Start of Dataset records

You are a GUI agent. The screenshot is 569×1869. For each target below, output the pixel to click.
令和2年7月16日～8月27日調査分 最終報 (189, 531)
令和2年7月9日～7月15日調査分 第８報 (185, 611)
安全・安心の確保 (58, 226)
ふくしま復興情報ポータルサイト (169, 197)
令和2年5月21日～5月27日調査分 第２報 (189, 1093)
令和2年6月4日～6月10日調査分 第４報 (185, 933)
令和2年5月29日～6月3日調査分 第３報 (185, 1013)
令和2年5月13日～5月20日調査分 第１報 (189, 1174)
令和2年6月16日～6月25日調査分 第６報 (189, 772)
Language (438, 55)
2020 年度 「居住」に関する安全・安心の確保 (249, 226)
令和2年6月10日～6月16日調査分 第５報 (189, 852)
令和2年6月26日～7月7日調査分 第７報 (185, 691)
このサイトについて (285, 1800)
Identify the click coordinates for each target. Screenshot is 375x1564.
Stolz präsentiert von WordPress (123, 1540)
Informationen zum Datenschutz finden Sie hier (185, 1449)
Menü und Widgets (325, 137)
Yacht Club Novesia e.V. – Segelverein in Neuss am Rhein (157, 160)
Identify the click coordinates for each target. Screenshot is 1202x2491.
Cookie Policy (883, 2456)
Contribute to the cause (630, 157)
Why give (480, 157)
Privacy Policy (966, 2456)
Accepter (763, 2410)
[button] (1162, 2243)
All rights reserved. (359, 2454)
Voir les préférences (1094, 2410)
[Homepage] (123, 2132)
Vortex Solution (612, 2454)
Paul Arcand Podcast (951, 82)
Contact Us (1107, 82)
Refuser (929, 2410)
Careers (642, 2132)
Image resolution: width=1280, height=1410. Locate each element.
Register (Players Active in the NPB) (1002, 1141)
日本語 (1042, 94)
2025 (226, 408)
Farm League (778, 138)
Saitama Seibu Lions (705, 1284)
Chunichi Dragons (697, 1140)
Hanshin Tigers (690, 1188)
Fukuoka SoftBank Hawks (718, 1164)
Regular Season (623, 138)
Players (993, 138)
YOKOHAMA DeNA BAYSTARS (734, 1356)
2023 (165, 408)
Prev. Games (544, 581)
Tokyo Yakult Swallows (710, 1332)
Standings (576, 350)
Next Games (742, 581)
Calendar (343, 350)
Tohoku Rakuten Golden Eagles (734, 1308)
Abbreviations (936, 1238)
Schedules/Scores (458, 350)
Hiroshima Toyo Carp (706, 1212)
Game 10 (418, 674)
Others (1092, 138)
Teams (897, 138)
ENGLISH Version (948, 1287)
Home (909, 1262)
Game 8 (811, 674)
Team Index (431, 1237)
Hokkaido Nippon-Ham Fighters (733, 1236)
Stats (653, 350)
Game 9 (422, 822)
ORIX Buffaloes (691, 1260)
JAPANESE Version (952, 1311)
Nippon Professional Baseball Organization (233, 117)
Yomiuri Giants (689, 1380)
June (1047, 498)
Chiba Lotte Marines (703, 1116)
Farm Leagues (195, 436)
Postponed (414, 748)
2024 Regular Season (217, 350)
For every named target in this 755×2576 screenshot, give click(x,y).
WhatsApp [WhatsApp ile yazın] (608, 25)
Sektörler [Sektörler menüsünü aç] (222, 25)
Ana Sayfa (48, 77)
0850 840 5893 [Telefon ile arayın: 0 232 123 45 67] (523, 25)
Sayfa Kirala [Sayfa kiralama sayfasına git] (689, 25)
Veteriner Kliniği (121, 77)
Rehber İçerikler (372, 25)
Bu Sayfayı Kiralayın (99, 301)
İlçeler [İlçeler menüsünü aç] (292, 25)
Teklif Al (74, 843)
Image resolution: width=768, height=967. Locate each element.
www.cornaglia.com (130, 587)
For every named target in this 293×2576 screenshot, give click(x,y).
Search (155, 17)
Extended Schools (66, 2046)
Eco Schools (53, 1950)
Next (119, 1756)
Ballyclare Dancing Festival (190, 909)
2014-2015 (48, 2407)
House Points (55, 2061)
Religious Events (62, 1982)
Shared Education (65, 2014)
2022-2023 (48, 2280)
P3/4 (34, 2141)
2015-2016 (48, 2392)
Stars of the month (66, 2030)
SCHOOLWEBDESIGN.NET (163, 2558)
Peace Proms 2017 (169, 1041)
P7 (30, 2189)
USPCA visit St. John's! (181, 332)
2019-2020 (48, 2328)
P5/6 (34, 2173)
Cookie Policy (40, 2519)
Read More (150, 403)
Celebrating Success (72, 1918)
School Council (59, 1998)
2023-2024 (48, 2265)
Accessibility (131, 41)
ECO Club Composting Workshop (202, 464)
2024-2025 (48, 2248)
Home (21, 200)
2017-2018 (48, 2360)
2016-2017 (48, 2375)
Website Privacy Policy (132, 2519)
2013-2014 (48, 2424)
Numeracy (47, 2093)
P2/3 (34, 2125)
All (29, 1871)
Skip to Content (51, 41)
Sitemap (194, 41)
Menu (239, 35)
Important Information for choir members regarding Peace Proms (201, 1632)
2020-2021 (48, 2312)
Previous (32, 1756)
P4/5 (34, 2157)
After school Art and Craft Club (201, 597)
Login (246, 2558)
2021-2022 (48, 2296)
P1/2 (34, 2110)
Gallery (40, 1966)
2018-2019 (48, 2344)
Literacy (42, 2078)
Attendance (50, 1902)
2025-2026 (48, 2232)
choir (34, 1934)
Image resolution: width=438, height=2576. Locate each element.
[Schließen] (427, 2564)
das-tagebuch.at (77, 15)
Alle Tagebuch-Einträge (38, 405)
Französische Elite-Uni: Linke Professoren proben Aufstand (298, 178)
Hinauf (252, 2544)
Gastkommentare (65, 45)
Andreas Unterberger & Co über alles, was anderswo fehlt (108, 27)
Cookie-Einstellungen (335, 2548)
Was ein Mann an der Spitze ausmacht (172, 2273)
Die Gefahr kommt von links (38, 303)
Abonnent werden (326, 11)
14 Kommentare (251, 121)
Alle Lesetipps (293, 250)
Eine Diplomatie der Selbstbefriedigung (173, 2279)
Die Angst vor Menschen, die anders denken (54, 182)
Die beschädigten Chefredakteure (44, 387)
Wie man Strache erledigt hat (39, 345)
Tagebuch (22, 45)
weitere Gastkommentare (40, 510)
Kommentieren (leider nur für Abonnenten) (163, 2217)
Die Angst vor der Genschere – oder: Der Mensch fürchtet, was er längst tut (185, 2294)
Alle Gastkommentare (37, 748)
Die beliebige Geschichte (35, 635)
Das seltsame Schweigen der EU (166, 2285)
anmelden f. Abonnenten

End of Dataset records

Print again the lines of the entries above that fall between the line holding "Search (155, 17)" and the line holding "2015-2016 (48, 2392)", inclusive, exactly as they stand.

## Output of the exercise
Search (155, 17)
Extended Schools (66, 2046)
Eco Schools (53, 1950)
Next (119, 1756)
Ballyclare Dancing Festival (190, 909)
2014-2015 (48, 2407)
House Points (55, 2061)
Religious Events (62, 1982)
Shared Education (65, 2014)
2022-2023 (48, 2280)
P3/4 (34, 2141)
2015-2016 (48, 2392)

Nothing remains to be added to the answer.